Turkey's prison system remains under scrutiny as human rights advocates and data reveal a lack of progress in addressing the plight of ill inmates. Among the 1,564 sick prisoners, 590 are critically ill, with an unspecified number of them being women, facing compounded hardships in detention.

Fatma Ozbay, born in 1964 and currently in Sakran Women's Prison, battles cancer. Her requests for medical help were continuously disregarded, resulting in a delayed diagnosis and treatment for cancer. Her condition worsened as she was denied doctor's visits for seven months during the pandemic. Despite her health issues and weakened immunity, her requests for release have been ignored because of bureaucratic indifference, making it difficult to get the biopsies.
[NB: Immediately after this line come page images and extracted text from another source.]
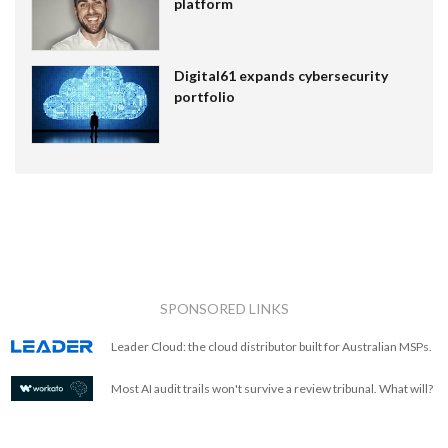
platform
Digital61 expands cybersecurity
portfolio
SPONSORED LINKS
Leader Cloud: the cloud distributor built for Australian MSPs.
Most AI audit trails won't survive a review tribunal. What will?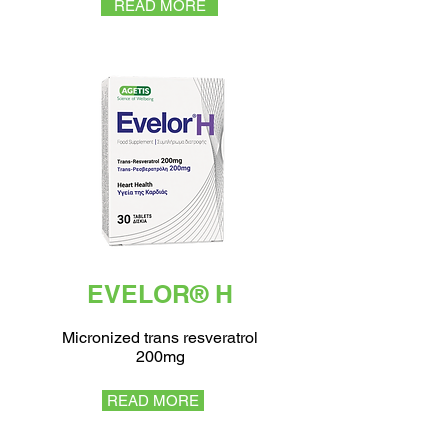
READ MORE
EVELOR® H
Micronized trans resveratrol
200mg
READ MORE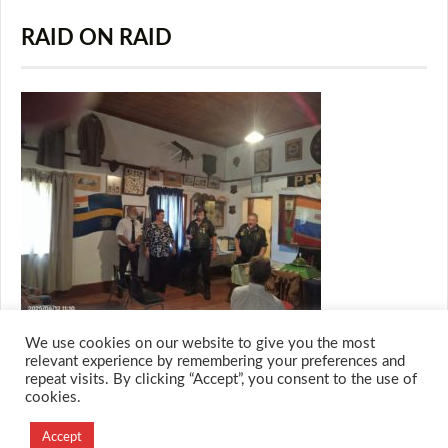
RAID ON RAID
We use cookies on our website to give you the most
relevant experience by remembering your preferences and
repeat visits. By clicking “Accept”, you consent to the use of
cookies.
© 2026 M.O.T.H
Designed and Developed by
Accept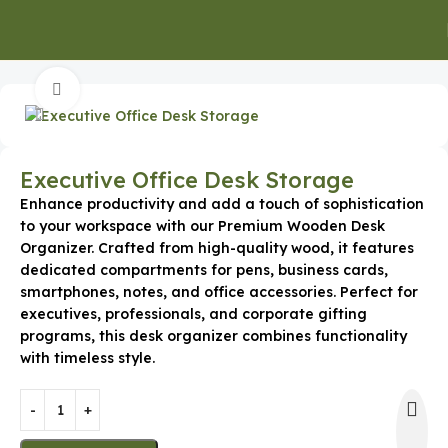
Home
Promotional Gift
Click to enlarge
Executive Office Desk Storage
Enhance productivity and add a touch of sophistication
to your workspace with our Premium Wooden Desk
Organizer. Crafted from high-quality wood, it features
dedicated compartments for pens, business cards,
smartphones, notes, and office accessories. Perfect for
executives, professionals, and corporate gifting
programs, this desk organizer combines functionality
with timeless style.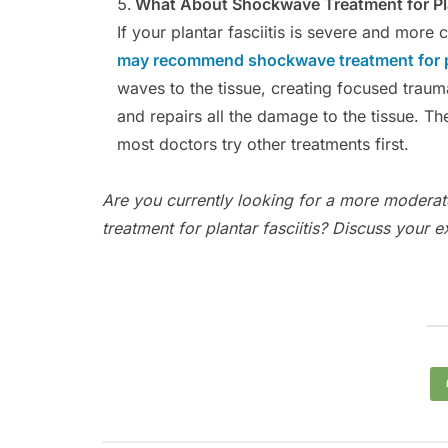
What About Shockwave Treatment for Pla
If your plantar fasciitis is severe and more
may recommend shockwave treatment for pl
waves to the tissue, creating focused trauma
and repairs all the damage to the tissue. T
most doctors try other treatments first.
Are you currently looking for a more moderat
treatment for plantar fasciitis? Discuss your 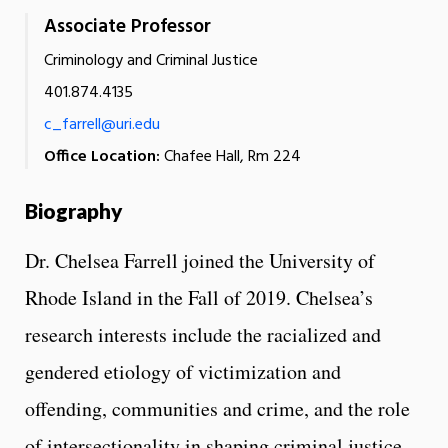
Associate Professor
Criminology and Criminal Justice
401.874.4135
c_farrell@uri.edu
Office Location:
Chafee Hall, Rm 224
Biography
Dr. Chelsea Farrell joined the University of
Rhode Island in the Fall of 2019. Chelsea’s
research interests include the racialized and
gendered etiology of victimization and
offending, communities and crime, and the role
of intersectionality in shaping criminal justice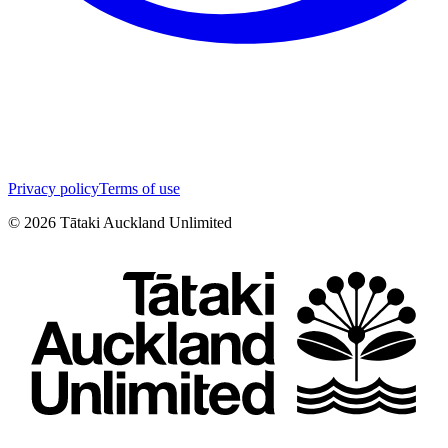
Privacy policy
Terms of use
©
2026
Tātaki Auckland Unlimited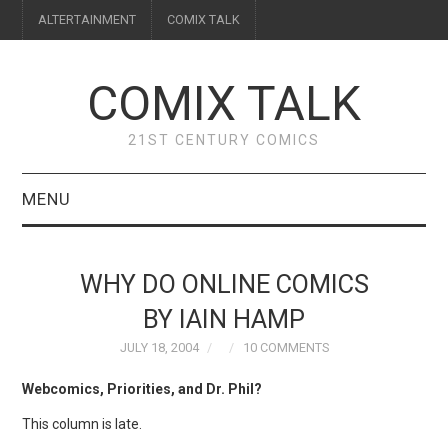
ALTERTAINMENT
COMIX TALK
COMIX TALK
21ST CENTURY COMICS
MENU
BLOG
WHY DO ONLINE COMICS
REVIEWS
BY IAIN HAMP
JULY 18, 2004
10 COMMENTS
FEATURES
Webcomics, Priorities, and Dr. Phil?
INTERVIEWS
This column is late.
Gulistan Abdo, who has been in prison since she was 20, suffers from severe physical consequences because of brutal torture, which includes losing her leg. Currently, in Gebze Women's Prison, she suffers from various health conditions and cannot meet her basic needs because of the prison's infrastructure. Despite doctors recommending more surgery, the harsh prison conditions have made her hesitant to seek treatment.

Ayfer Aycicek, who has bipolar disorder, has experienced multiple rights violations since her arrest in 2007, including solitary confinement and exposure to violence. Prison conditions and medication worsen her neglected condition. Even though she reveals signs of psychological distress, she remains in custody without receiving proper care.

Ozge Ozbek, who had a brain tumor, was imprisoned again shortly after undergoing surgery. Despite medical evaluations confirming her inability to handle prison conditions, contradictory accounts have led to her continued imprisonment. The tumor causes significant hearing loss and other complications, resulting in her health rapidly deteriorating.

These cases exemplify the critical state of healthcare and human rights in Turkish prisons. Urgent attention and reform are needed to address the lack of humane treatment, particularly for vulnerable groups such as sick women prisoners. The legislation, particularly the 'Law No. 5275 on the Execution of Penalties and Security Measures', has faced backlash for favoring security at the expense of fundamental human rights, resulting in severe circumstances. Turkey's performance in protecting the lives of those deprived of liberty falls far short of international obligations.